There it was. At the very centre under the double bed, the moth lay, smaller than it had been. I lay on the cool floor, warm with exertion and watched it as it made a half-circle and lay still. Then I heard it.

I never knew until that moment that moths make sounds. It was a high squeak, but not like that of bandicoots heard in the dark; not like other night sounds. But it was a sound all the same and it came from under that bed.

I swiped under with the broom but it was just out of reach. I shifted the broom so I was holding only the very edge of it and tried again but only managed to push the moth further away from me. I got up and went to the other side. This time I swept it out. It lay on the floor, tattered but still recognisably a moth. Like the very first time, I parted the broom to scoop it up. The moth heaved itself off the floor and flew with heavy wings - isn't that strange? It had lost so much of its wing, but the flapping was slow and weary, as if the weight of wings was too much for it to bear.

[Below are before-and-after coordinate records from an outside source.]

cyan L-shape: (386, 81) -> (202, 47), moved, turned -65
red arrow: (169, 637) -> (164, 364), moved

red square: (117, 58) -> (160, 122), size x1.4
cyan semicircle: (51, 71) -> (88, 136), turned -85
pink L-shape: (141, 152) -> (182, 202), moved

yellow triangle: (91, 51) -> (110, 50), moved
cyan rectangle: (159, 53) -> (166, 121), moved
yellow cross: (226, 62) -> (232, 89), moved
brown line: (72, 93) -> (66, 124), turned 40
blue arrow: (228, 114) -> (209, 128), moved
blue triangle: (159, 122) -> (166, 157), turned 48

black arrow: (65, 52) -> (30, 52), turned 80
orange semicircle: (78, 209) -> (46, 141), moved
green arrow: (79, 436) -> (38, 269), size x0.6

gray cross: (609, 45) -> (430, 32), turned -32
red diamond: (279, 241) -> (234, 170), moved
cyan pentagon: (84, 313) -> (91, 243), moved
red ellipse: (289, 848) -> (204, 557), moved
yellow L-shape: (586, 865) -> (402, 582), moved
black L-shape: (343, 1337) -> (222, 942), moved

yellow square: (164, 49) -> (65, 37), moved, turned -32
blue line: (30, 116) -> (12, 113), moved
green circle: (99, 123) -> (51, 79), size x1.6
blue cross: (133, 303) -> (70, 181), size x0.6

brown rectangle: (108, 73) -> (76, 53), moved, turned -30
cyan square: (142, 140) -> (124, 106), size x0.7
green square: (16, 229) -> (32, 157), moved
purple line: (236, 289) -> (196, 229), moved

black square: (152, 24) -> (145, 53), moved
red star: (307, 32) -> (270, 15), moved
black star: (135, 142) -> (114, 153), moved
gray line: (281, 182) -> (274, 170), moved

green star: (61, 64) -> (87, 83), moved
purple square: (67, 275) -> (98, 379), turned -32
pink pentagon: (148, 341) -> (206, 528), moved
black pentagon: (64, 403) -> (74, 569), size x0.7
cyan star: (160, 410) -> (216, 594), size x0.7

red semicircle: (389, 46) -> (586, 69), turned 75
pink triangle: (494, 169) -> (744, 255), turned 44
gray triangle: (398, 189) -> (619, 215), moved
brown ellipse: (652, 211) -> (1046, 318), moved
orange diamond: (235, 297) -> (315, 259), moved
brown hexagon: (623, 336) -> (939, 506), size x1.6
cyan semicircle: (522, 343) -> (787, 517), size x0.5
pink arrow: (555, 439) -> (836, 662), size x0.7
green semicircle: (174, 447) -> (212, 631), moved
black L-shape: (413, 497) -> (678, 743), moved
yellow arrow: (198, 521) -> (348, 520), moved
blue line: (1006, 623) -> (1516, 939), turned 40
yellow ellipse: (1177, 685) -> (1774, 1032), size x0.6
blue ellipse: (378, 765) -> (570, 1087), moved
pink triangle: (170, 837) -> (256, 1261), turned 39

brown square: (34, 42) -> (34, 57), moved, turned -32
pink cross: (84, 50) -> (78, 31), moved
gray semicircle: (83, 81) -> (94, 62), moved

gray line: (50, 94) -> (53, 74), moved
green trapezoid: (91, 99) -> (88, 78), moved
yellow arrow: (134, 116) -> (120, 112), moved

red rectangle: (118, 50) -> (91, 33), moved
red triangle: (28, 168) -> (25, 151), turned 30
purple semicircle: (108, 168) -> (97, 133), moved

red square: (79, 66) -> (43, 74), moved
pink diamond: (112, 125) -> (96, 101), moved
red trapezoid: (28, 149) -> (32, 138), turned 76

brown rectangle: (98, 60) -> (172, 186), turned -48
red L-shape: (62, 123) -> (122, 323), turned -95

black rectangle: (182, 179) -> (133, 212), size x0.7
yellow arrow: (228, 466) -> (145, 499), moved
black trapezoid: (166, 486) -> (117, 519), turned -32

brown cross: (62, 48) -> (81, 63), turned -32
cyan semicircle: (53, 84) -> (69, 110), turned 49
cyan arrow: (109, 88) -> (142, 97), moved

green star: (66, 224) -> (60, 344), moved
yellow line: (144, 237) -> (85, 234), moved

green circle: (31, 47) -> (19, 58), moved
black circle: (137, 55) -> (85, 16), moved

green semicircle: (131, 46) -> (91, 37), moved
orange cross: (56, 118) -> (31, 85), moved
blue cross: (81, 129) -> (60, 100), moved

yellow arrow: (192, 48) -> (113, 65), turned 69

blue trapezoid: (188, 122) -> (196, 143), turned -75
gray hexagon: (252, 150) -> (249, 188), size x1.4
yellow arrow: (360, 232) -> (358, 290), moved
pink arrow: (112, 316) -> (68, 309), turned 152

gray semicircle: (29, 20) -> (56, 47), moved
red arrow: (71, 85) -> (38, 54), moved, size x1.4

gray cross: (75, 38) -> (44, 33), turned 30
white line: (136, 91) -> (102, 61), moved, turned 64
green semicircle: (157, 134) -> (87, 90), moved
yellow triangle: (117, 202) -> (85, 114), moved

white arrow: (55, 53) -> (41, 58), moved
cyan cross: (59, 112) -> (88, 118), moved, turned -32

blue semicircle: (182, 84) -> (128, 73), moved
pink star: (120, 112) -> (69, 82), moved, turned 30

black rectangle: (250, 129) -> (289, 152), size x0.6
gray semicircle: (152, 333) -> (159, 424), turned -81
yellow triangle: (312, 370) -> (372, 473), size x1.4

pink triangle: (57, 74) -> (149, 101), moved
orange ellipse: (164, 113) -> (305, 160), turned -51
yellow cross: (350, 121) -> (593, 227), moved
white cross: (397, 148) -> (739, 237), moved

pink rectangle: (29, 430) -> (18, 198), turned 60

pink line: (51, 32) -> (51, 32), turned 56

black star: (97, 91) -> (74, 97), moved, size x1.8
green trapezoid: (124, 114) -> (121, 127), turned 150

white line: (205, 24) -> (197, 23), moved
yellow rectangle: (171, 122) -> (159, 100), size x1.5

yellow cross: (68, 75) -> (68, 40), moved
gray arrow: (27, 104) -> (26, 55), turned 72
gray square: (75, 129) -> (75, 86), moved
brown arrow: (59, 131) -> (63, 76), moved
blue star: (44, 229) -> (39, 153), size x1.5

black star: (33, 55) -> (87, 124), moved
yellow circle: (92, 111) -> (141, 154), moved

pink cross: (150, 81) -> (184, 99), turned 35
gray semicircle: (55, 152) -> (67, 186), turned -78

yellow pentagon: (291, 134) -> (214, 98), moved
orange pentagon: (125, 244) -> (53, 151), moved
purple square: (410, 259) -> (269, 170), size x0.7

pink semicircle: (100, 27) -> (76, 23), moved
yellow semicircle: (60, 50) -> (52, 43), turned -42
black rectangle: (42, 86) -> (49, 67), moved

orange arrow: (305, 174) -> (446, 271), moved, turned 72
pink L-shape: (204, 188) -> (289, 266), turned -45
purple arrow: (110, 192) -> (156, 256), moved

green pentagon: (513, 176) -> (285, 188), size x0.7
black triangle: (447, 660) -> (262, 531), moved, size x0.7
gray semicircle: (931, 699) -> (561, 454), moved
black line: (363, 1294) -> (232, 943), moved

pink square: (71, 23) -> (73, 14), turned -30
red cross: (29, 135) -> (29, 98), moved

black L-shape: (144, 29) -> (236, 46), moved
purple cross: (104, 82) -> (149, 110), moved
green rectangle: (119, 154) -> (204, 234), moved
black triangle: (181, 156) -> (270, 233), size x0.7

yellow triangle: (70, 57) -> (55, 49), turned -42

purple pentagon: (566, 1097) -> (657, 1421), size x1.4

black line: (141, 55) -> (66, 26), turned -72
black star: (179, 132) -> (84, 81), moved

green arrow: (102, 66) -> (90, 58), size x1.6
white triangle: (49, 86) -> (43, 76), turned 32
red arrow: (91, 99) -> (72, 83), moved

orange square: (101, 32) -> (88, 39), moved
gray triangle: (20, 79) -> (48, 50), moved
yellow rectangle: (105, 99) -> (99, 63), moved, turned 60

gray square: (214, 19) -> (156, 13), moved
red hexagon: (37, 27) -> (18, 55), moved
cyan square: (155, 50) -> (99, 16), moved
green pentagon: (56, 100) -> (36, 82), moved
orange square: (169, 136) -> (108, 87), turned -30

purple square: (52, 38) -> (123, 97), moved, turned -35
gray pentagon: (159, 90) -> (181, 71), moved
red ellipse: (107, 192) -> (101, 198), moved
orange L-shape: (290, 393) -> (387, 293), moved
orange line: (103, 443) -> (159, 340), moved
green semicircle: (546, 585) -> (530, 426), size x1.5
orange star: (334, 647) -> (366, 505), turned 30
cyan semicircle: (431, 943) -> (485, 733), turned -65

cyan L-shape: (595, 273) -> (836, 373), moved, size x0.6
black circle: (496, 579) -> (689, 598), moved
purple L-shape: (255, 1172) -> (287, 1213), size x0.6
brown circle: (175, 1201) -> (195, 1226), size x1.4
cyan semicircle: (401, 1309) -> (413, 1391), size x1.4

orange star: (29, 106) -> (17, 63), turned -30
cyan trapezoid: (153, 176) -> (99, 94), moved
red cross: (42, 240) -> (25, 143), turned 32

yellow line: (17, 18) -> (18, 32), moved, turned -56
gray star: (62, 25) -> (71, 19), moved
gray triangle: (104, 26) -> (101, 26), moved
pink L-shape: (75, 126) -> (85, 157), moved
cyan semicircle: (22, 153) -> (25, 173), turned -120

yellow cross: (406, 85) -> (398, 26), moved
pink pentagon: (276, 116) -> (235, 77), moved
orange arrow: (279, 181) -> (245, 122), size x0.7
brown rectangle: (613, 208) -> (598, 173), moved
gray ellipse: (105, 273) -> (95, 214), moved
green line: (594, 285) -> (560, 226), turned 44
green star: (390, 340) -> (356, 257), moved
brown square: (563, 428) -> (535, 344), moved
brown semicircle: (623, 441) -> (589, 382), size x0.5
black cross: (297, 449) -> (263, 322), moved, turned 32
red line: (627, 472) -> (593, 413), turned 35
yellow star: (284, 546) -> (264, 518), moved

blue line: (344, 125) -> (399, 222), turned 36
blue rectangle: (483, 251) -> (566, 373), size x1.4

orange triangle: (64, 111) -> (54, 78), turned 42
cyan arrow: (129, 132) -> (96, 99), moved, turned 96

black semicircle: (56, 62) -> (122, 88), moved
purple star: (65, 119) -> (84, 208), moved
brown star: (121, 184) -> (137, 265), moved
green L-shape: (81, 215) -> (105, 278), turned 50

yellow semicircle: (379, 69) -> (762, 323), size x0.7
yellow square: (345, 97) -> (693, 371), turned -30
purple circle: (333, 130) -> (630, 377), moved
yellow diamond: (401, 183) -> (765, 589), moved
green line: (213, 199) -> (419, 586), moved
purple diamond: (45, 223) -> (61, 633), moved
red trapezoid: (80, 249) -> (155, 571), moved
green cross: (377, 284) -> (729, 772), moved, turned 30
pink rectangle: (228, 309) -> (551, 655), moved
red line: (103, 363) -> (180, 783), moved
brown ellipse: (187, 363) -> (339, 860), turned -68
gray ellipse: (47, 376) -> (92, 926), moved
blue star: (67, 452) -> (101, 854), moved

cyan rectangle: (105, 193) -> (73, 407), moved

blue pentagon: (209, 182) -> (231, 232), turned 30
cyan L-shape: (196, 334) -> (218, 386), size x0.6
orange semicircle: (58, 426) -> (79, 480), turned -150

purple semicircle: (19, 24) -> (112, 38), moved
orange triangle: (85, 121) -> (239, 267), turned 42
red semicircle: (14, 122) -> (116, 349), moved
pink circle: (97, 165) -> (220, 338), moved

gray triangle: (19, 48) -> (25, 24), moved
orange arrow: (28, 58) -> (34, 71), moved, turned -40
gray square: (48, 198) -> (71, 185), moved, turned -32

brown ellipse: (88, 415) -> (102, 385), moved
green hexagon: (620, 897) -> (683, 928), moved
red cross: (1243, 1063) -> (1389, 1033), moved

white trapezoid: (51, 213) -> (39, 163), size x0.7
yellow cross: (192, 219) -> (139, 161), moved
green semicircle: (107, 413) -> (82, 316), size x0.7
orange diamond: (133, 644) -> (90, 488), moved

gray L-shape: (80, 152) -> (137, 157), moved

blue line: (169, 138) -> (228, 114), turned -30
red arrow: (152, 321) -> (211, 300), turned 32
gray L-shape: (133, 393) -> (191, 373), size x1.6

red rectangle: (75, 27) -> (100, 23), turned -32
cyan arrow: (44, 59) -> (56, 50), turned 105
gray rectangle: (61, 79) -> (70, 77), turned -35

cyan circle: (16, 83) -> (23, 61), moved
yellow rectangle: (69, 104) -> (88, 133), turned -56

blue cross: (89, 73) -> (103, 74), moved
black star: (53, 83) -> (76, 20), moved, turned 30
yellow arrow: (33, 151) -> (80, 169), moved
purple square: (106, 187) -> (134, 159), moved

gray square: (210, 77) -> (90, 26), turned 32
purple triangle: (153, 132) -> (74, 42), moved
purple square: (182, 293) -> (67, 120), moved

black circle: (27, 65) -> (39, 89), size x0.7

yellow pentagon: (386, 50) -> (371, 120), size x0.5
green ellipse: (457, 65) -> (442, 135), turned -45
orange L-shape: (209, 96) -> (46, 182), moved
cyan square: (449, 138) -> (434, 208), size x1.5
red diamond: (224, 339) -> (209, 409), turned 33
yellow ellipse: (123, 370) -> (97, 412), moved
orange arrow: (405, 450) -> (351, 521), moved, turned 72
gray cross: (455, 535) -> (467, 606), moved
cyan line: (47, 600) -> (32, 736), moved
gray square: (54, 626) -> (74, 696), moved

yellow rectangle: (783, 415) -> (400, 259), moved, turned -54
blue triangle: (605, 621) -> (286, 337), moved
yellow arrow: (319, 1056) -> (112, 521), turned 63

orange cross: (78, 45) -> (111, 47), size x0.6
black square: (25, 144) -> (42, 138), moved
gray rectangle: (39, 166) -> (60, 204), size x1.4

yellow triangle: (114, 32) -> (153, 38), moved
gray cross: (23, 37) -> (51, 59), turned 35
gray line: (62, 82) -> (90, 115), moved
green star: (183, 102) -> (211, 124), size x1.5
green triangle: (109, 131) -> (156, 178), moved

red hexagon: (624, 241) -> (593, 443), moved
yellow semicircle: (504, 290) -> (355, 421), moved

It flew past. I was slow also, and I watched it go. I was ready to just let it be, just die in peace in some corner of the room. It wasn't going to chew the curtains through in its current state. What did I want to kill it for, anyway? Against the growing light outside the window, the room became a little smaller, the lights a little more unnecessary. I turned them off. Room by room, I turned off every light and came back to lie down on the bed. Standing at the foot of the bed, though, I saw, backlit by the window, small bits of moth-wing, still drifting down. I couldn't see it, but the bed must already have been layered with flakes that were no longer brown or purple or any colour at all. I felt the breath rattle in my throat. There were other things to do.

Later, we found the moth under the fridge, still alive. We took it out and left it on the steps. It still made half-hearted half-circles. I could not watch any more. Still later, in my room, I took out Primo Levi's Other People's Trades and read his essay on the butterfly.

What I feel today is still a burden of guilt. In my mind, the moth and the light we kept on to illuminate someone's death are inextricably linked. Why did we do it? Why did I do it?

3 comments:

km said...

Burden of guilt. Oh God.

This post took me back to a couple of years ago when I had to trap a mouse. Let me just say that I have never been so shaken up as by that one experience.

Maybe it's only when we directly see a living being suffering we finally understand interconnectedness?

dipali said...

Many things that we do are way beyond our own comprehension. Sounds most traumatic. Hope you are a bit better now.

Space Bar said...

km: direct suffering produces the most meaningful reflections?

(interconnectedness reminds me: Thich Nhat Hanh was in India recently. Must post about that.)

Dipali: This was some time ago, and recollected in (some kind of) tranquility. I'm okay.